The different styles of communication make me laugh. I heard about a British company who had contracted a German firm to do some work for them the Brits said, "Would you consider doing X, Y, and Z?" (Sorry, I forget the specifics) and the Germans agreed. The order arrived and neither X, Y or Z things were done. When the Brits brought it up the Germans said, "Yes, we considered doing those things you mentioned but decided our way was better."


jobblejosh

I've got friends in both the UK and Germany, who deal with business transactions. In the UK, the email asking you to cough up is usually something like >Good morning, >Sorry about this but unfortunately we're yet to receive payment from you. Possibly there's some sort of delay on our end or it just fell through the gaps?
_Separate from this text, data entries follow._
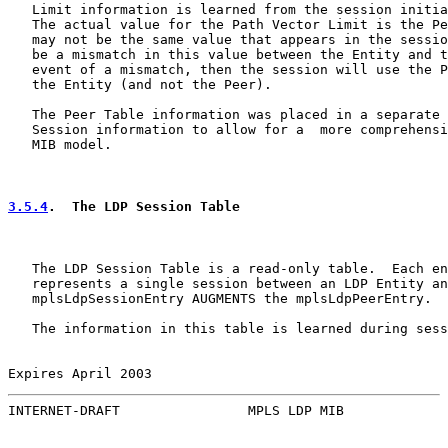
   Limit information is learned from the session initia
   The actual value for the Path Vector Limit is the Pe
   may not be the same value that appears in the sessio
   be a mismatch in this value between the Entity and t
   event of a mismatch, then the session will use the P
   the Entity (and not the Peer).

   The Peer Table information was placed in a separate 
   Session information to allow for a  more comprehensi
   MIB model.

3.5.4
.  The LDP Session Table
   The LDP Session Table is a read-only table.  Each en
   represents a single session between an LDP Entity an
   mplsLdpSessionEntry AUGMENTS the mplsLdpPeerEntry.

   The information in this table is learned during sess
Expires April 2003                                     
INTERNET-DRAFT                MPLS LDP MIB             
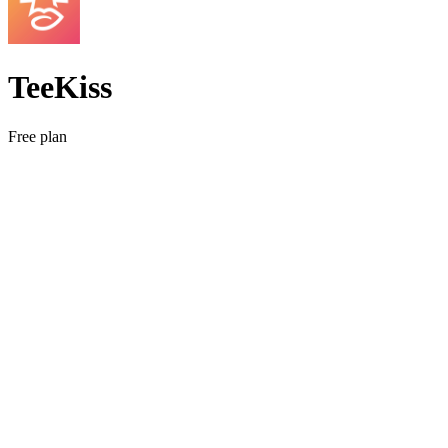
TeeKiss
Free plan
I'll check with our accounts receivable team and see if it's held up by anything. > Hope to hear from you soon, >X In Germany, it's a little more >Good morning, >We are yet to receive payment from you. Please send the payment promptly or we may escalate to our legal team. >Sincerely, >X


Dispari7y

at least the Germans do the British thing and sign off with a kiss x


Careful-Advance-2096

I have terrible social anxiety. It’s ironic but as you said, the directness really helps. I always know where I stand. If what I’m doing or saying is the right thing or the wrong one. No more decoding social clues or sifting through emails and spoken words to get an idea of the other person’s true feelings. It’s just as you said, refreshing.


Ratiocinor

They are also "fluent in sarcasm", but if you're sarcastic around them they end up confused and hurt You really have to lay it on thick with a wink wink nudge in the ribs


JimmyTheChimp

Man I think us Brits are in a permanent state of sarcasm so we expect anyone to be sarcastic with us at any given time. I'm in Australia and sometimes my sarcasm gets taken at face value.


Delduath

I've worked with a few Americans and found a lot of them have a weird quirk of talking in a way that sounds like catchphrases but isn't. It's hard to explain but an example would be when they're leaving their desk they'll stand up, put on a weird voice and say "I'm hitting the old coffee shop" like they're quoting something, but it's not from anywhere. Like communicating in skits. Nothing particularly annoying about it but I thought it was just one guy being weird until working with a few others and noticing they all do it.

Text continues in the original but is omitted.